> [Directions for this task]: Each line in the entries below that holds the string "Friuli" must be copied.

##### Dataset excerpts #####

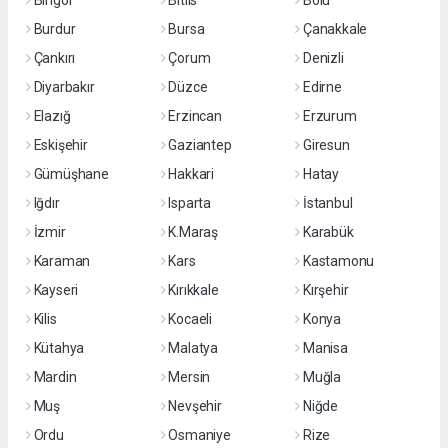
Bingöl
Bitlis
Bolu
Burdur
Bursa
Çanakkale
Çankırı
Çorum
Denizli
Diyarbakır
Düzce
Edirne
Elazığ
Erzincan
Erzurum
Eskişehir
Gaziantep
Giresun
Gümüşhane
Hakkari
Hatay
Iğdır
Isparta
İstanbul
İzmir
K.Maraş
Karabük
Karaman
Kars
Kastamonu
Kayseri
Kırıkkale
Kırşehir
Kilis
Kocaeli
Konya
Kütahya
Malatya
Manisa
Mardin
Mersin
Muğla
Muş
Nevşehir
Niğde
Ordu
Osmaniye
Rize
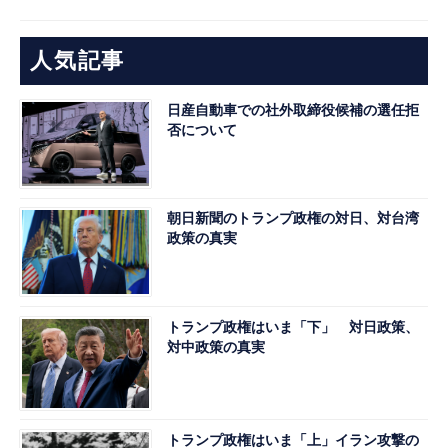
人気記事
日産自動車での社外取締役候補の選任拒
否について
朝日新聞のトランプ政権の対日、対台湾
政策の真実
トランプ政権はいま「下」 対日政策、
対中政策の真実
トランプ政権はいま「上」イラン攻撃の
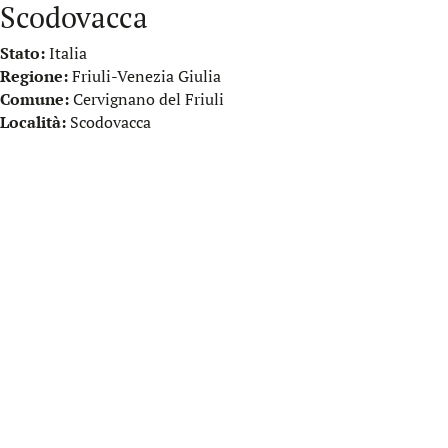
Scodovacca
Stato:
Italia
Regione:
Friuli-Venezia Giulia
Comune:
Cervignano del Friuli
Località:
Scodovacca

#####

> [Response area]:
Friuli-Venezia Giulia
Cervignano del Friuli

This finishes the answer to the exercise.